Express opinion that it would be pretty cool if it would.

Listen to father say for hundredth time that work is something to take pride in.

8:30

Stumble into kitchen where mother is already preparing the homemade ice cream mixture for that evening.

Ask why not just buy ice cream at the store, because it tastes better anyway.

Mother expresses opinion in so many words that you are spoiled and she can’t figure out where she went wrong.

You have a stinging retort, but keep it yourself. Though mother is smaller than you, she could squash you like a bug.

Mother asks you and your brothers if bedroom is clean.

Ask her definition of “clean.”

She does not find this amusing and slams a sauce pan on the stove. It is a sturdy Paul Revere saucepan, and it has been slammed many times before.

You scowl, and she tells you to quit looking at her like she’s an ogre.

Mother warns there will be an inspection of the room later that day.

Wonder aloud what difference it makes as only relatives are coming tonight for the cookout, and none will venture upstairs.

9:30

After a very long and leisurely breakfast consisting of two bowls of corn flakes with enough sugar to sweeten three Cokes, you and Jeff begin to mow the lawn.

It is a large lawn that can take more than an hour to mow if done correctly. It will take you about twenty minutes.

Father appears to make his usual pronouncement that if something is worth doing right, it’s worth doing right the first time.

Roll your eyes.

Hurry to finish mowing the lawn so you can mow the “ball field.” Your backyard abuts the school track, and you have adopted the track as your play area.

After mowing the yard, use the mowers, on their lowest settings, to cut base paths in the grass. This job takes half the day because you want the field to be as pretty as Wrigley Field.

4:00

Father is in a good mood and gives twenty dollars to buy fireworks. This is the first time you’ve been allowed to buy the family fireworks without parental supervision. You have already bought a lot of Black Cat firecrackers and smoke bombs, but this is different. The entire success of the family cookout is at stake. The Huttons, who run a gas station and tire store, set up a large fireworks tent at the interstate exit every year.

Twenty dollars will buy a ton of fireworks, though twice that much would be better should some purchases be duds. There is a science to buying fireworks. First, you want to have enough money to buy the grand finale, the big doozy that will blow away all the others. You have already learned from experience that this is not necessarily the largest firework for sale. Still, the largest ones are quite tempting. Selecting fireworks is always a gamble. Some of the smaller, cone-shaped fireworks can be monumental for their size. Sometimes, though, they’re a disappointment. Choose carefully and buy fireworks in the order they will be set off. Sparklers are first.

5:00

Return home with a paper sack filled with explosives.

Father expects you to help churn the ice cream. The family has an electric ice cream maker, but he insists the hand-cranked ice cream tastes better. He is, of course, crazy.

Your sweat generated while churning the ice creams helps salt the ice.

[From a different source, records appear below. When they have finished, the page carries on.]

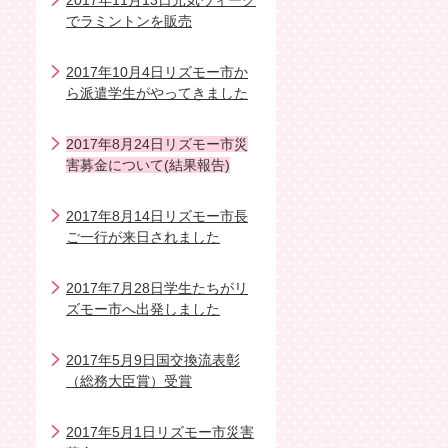
2017年11月13日元気ウィーク
でラミントンを販売
2017年10月4日リズモー市か
ら派遣学生がやってきました
2017年8月24日リズモー市災
害募金について(結果報告)
2017年8月14日リズモー市長
ご一行が来日されました
2017年7月28日学生たちがリ
ズモー市へ出発しました
2017年5月9日国交換流表彰
（総務大臣賞）受賞
2017年5月1日リズモー市災害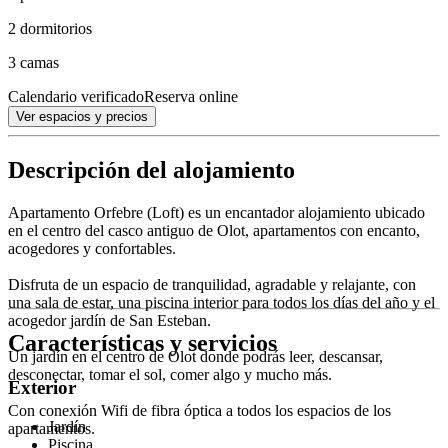
2 dormitorios
3 camas
Calendario verificado
Reserva online
Ver espacios y precios
Descripción del alojamiento
Apartamento Orfebre (Loft) es un encantador alojamiento ubicado
en el centro del casco antiguo de Olot, apartamentos con encanto,
acogedores y confortables.
Disfruta de un espacio de tranquilidad, agradable y relajante, con
una sala de estar, una piscina interior para todos los días del año y el
acogedor jardín de San Esteban.
Características y servicios
Un jardín en el centro de Olot donde podrás leer, descansar,
desconectar, tomar el sol, comer algo y mucho más.
Exterior
Con conexión Wifi de fibra óptica a todos los espacios de los
Jardín
apartamentos.
Piscina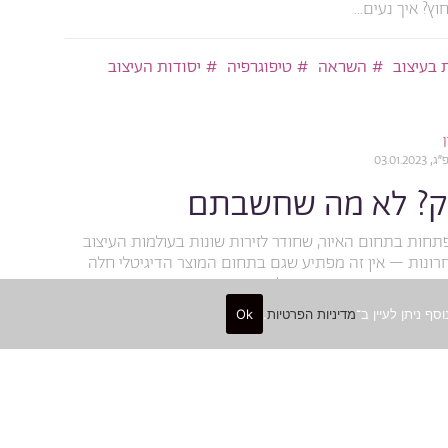
ץ? איך נעים...
 בעיצוב
השראה
טיפוגרפיה
יסודות העיצוב
03.01.
טק? לא מה שחשבתם
חות בתחום האיור, שחודר לזירות שונות בעולמות העיצוב
רונות – אין זה מפתיע שגם בתחום המוצר הדיגיטלי חלה
בעיצוב חווית משתמש וכחלק...
מדיניות הפרטיות
.
Ok
השראה
טרנדים בעיצוב
22.12.202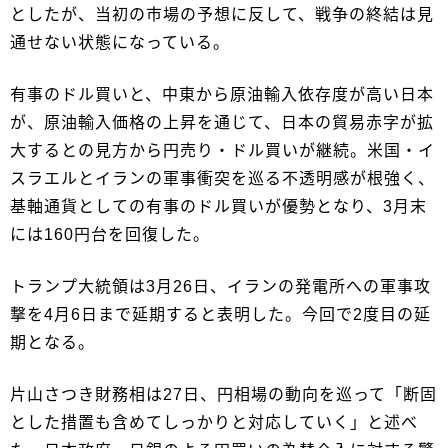
としたが、当初の市場の予想に反して、戦争の終結は見
通せない状態になっている。
有事のドル買いと、中東から原油輸入依存度が高い日本
が、原油輸入価格の上昇を通じて、日本の貿易赤字が拡
大するとの見方から円売り・ドル買いが継続。米国・イ
スラエルとイランの軍事衝突を巡る不透明感が根強く、
基軸通貨としての有事のドル買いが優勢となり、3月末
には160円台を回復した。
トランプ大統領は3月26日、イランの発電所への軍事攻
撃を4月6日まで延期すると表明した。今回で2度目の延
期となる。
片山さつき財務相は27日、円相場の動向を巡って「断固
とした措置も含めてしっかりと対応していく」と述べ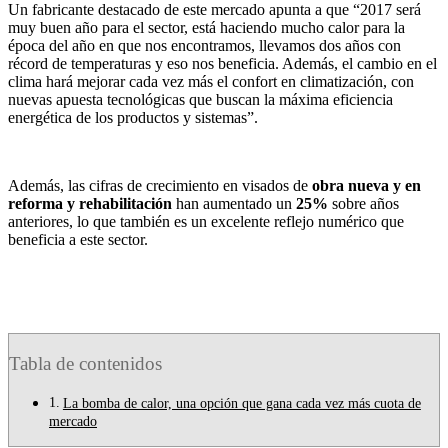
Un fabricante destacado de este mercado apunta a que “2017 será
muy buen año para el sector, está haciendo mucho calor para la
época del año en que nos encontramos, llevamos dos años con
récord de temperaturas y eso nos beneficia. Además, el cambio en el
clima hará mejorar cada vez más el confort en climatización, con
nuevas apuesta tecnológicas que buscan la máxima eficiencia
energética de los productos y sistemas”.
Además, las cifras de crecimiento en visados de
obra nueva y en
reforma y rehabilitación
han aumentado un
25%
sobre años
anteriores, lo que también es un excelente reflejo numérico que
beneficia a este sector.
Tabla de contenidos
La bomba de calor, una opción que gana cada vez más cuota de
mercado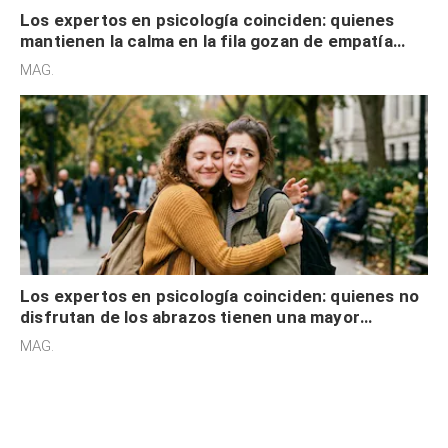
Los expertos en psicología coinciden: quienes
mantienen la calma en la fila gozan de empatía
cognitiva, gratitud y no solo tienen autocontrol
MAG.
Los expertos en psicología coinciden: quienes no
disfrutan de los abrazos tienen una mayor
sensibilidad a los estímulos físicos y no es por
MAG.
desinterés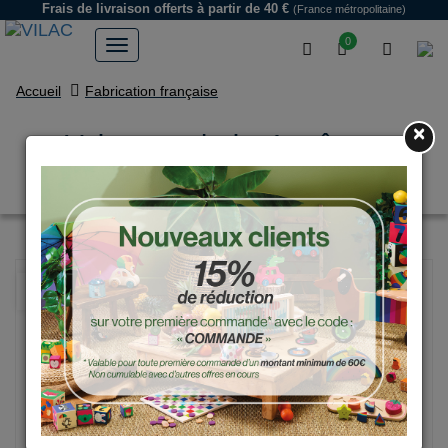
Frais de livraison offerts
à partir de 40 €
(France métropolitaine)
0
Accueil
Fabrication française
×
Voiture en bois, 1er âge -
Modèle police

Father is never satisfied with the ice cream. It always needs a few more turns, a little more ice, a dab more salt.

Mom has made chocolate and peach ice cream mixes.

Do not try the peach ice cream, because you are philosophically opposed to ruining ice cream with fruit.

Later, the adults at the cookout will go on and on about how wonderful the peach ice cream is. Worry that next year your mother will make only fruit-flavored ice cream.

6:00

Guests arrive. Grandparents, aunts, uncles, cousins.

It’s time for baseball.

You don’t have enough players to form decent teams, but years of improvising have made it possible to play.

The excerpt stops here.